Originally Posted by
Gottlob1
V, I try to play it both ways, but, always, with the scientific foot, first.
Einstein was the last of the famous physicists to be a philosopher, too, as well as both a skilled lab technician, and theorist. As much as Hawking appreciated Einstein's mathematical interpretation of things, extended and simplified it, Hawking publicly pronounced philosophy to be dead. Hawking believed that there could be no theory of everything, hence no God, etc, - based on mathematical proof that there could be no axiomatic basis on which to base every truth, ie, there are things that may be both true, but, wholly not provable. Each was a product of their times, particularly of their limits of physical experimentation.
Einstein believed there was one unique solution to everything with Relativity Theory (opposed to Quantum Theories) at its core, but, now several believe that there are several thus solutions, and, in the form of many different notions of physics, itself, which, of course, means that we could not have any way of knowing the other types of physics.
My belief has, always, more or less, been, eg, that the overall puzzle has to be simultaneously worked from each end.

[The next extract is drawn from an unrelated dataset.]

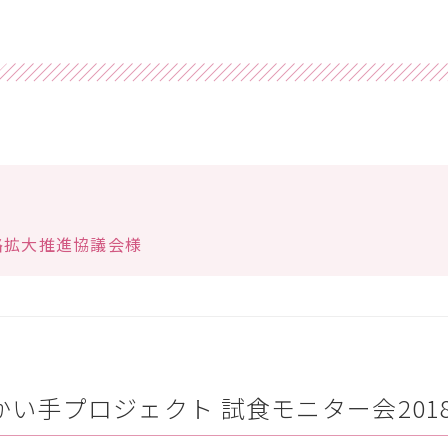
路拡大推進協議会様
い手プロジェクト 試食モニター会201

Simultaneous, say, in the abstract sense that even though matter and antimatter, supposedly, stem from nothingness, and, each is eternal, their creation/annihilation is ongoing, which, coincidentally, is a result of quantum entanglement.
Supposedly, matter is taken as the low-energies, in a field, that are perceivable as the periodic table, chemical elements. Einstein noted that matter doesn't truly exist. Contrary to popular belief, Einstein's gravitational field stuff is about energy, not, mass, which is the reason that the Higgs particle stuff, which gives rise to mass on a quantum level, has nothing to do with the big unknown, quantum gravity. (That negative energy doesn't exist, but, the energy of the gravitational curvature of space-time, in a sense, is the "anti-energy".)
Which leads to the notion that mind, itself, either, doesn't truly exist. Which leads to totally unconventional methods to solve the overall puzzle. Which, accidentally or otherwise, leads to a way that very indirectly involves some relatively very simple math attached to only one method of thus solution. You might call it the "standing on thin-ice approach". What no mathematician, or physicist, will accept without simple, self-evident proof beyond an arbitrarily small reasonable doubt. Try telling one that base ten, with numerals made of the digits from 0, to 9, (along with base fourteen), is the natural or preferred system of numerals. You would be met with howls of laughter. But, it's true.
Oh, speaking of Fibonacci (spiral), there's no reason that time has to wrap around on itself, like space, according to Hawking, or, continue without start, or end. One need only start to put things together in a simplistic sense.